EXERCISE BRIEF: Please output the records below word for word and omit the pictures.
── EXTRACTED INFORMATION ──
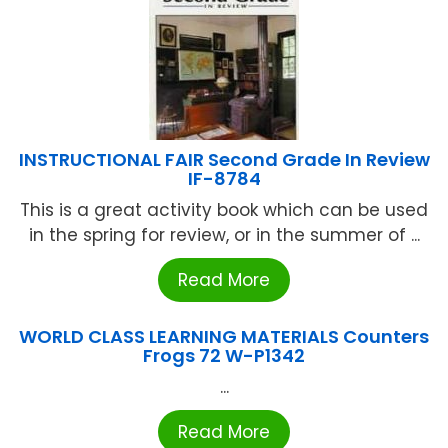
INSTRUCTIONAL FAIR Second Grade In Review
IF-8784
This is a great activity book which can be used
in the spring for review, or in the summer of ...
Read More
WORLD CLASS LEARNING MATERIALS Counters
Frogs 72 W-P1342
...
Read More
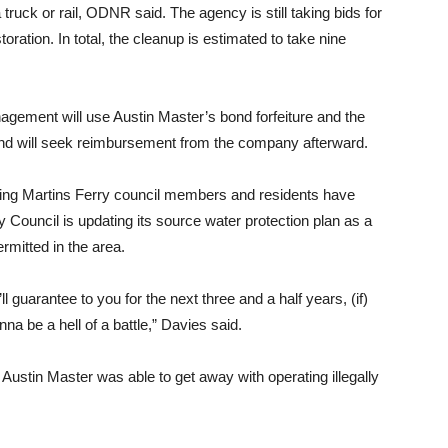
ruck or rail, ODNR said. The agency is still taking bids for
ration. In total, the cleanup is estimated to take nine
ement will use Austin Master’s bond forfeiture and the
 and will seek reimbursement from the company afterward.
ething Martins Ferry council members and residents have
 Council is updating its source water protection plan as a
rmitted in the area.
ll guarantee to you for the next three and a half years, (if)
nna be a hell of a battle,” Davies said.
Austin Master was able to get away with operating illegally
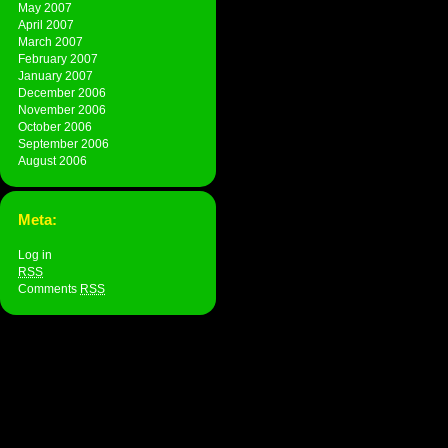
May 2007
April 2007
March 2007
February 2007
January 2007
December 2006
November 2006
October 2006
September 2006
August 2006
Meta:
Log in
RSS
Comments
RSS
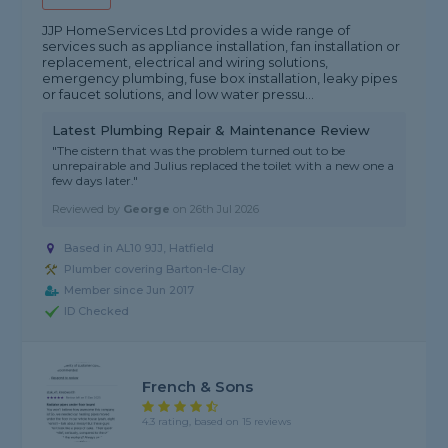
JJP HomeServices Ltd provides a wide range of
services such as appliance installation, fan installation or
replacement, electrical and wiring solutions,
emergency plumbing, fuse box installation, leaky pipes
or faucet solutions, and low water pressu...
Latest Plumbing Repair & Maintenance Review
"The cistern that was the problem turned out to be
unrepairable and Julius replaced the toilet with a new one a
few days later."
Reviewed by
George
on
26th Jul 2026
Based in AL10 9JJ, Hatfield
Plumber covering Barton-le-Clay
Member since Jun 2017
ID Checked
French & Sons
4.3 rating, based on 15 reviews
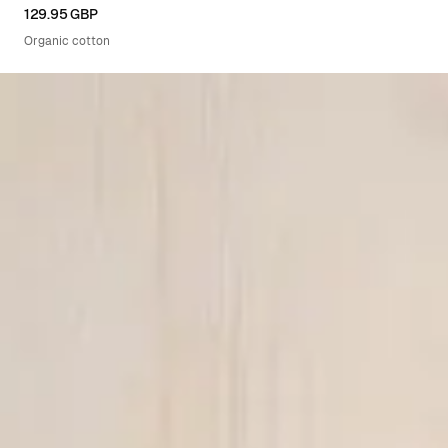
XS
S
M
L
XL
129.95 GBP
Organic cotton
───
EXERCISE OUTPUT:
INSTRUCTIONAL FAIR Second Grade In Review
IF-8784
This is a great activity book which can be used
in the spring for review, or in the summer of ...
Read More
WORLD CLASS LEARNING MATERIALS Counters
Frogs 72 W-P1342
...
Read More
ruck or rail, ODNR said. The agency is still taking bids for
ration. In total, the cleanup is estimated to take nine
ement will use Austin Master’s bond forfeiture and the
 and will seek reimbursement from the company afterward.
ething Martins Ferry council members and residents have
 Council is updating its source water protection plan as a
rmitted in the area.
ll guarantee to you for the next three and a half years, (if)
nna be a hell of a battle,” Davies said.
Austin Master was able to get away with operating illegally
May 2007
April 2007
March 2007
February 2007
January 2007
December 2006
November 2006
October 2006
September 2006
August 2006
Meta:
Log in
RSS
Comments
RSS
JJP HomeServices Ltd provides a wide range of
services such as appliance installation, fan installation or
replacement, electrical and wiring solutions,
emergency plumbing, fuse box installation, leaky pipes
or faucet solutions, and low water pressu...
Latest Plumbing Repair & Maintenance Review
"The cistern that was the problem turned out to be
unrepairable and Julius replaced the toilet with a new one a
few days later."
Reviewed by
George
on
26th Jul 2026
Based in AL10 9JJ, Hatfield
Plumber covering Barton-le-Clay
Member since Jun 2017
ID Checked
French & Sons
4.3 rating, based on 15 reviews
XS
S
M
L
XL
129.95 GBP
Organic cotton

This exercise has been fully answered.